The other major encounter occurred at La Fere-Champenoise, where the French Ninth Army broke through the German line fighting against Buelow's left flank and the right of von Hausen's Third Army (also known as Battle of the St. Gond Marshes). Still further east on the Allied right flank, in the Battle of Vitry le Francois, the French Fourth Army fought to a standstill against the German Fourth Army under Duke Albrecht von Wurttemberg. 

Unable to maintain adequate communications with his fast-moving right-flank armies, Moltke sent his trusted intelligence chief Lt. Colonel Richard Hentsch to assess the situation...and to issue orders for a retreat if necessary. When on September 9 Hentsch discovered that Buelow's Second Army had been pushed back by the French Fifth, and he realized that the BEF was moving into broad gap between the German First and Second Armies, he ordered both armies to retreat to the Aisne River, 40 miles north of the Marne.
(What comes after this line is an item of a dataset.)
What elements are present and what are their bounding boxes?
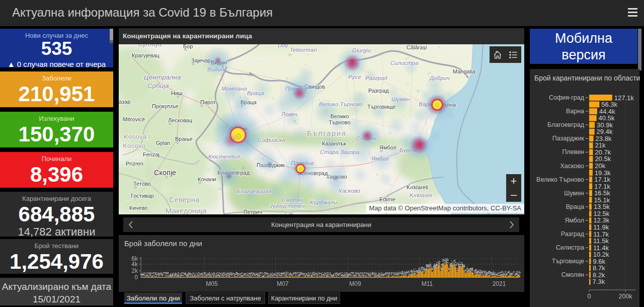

Kluck, realizing defeat and looking to shift the blame for his tactical error, was only happy to retreat in order to prevent his army from being encircled. The First Battle of the Marne was not a conclusive one but was strategically a great victory for France. The Germans, who had considered themselves invincible, slowly began to comprehend that they had suffered a great defeat to an enemy whose fighting abilities they despised. German casualties during the First Marne totaled nearly 300,000.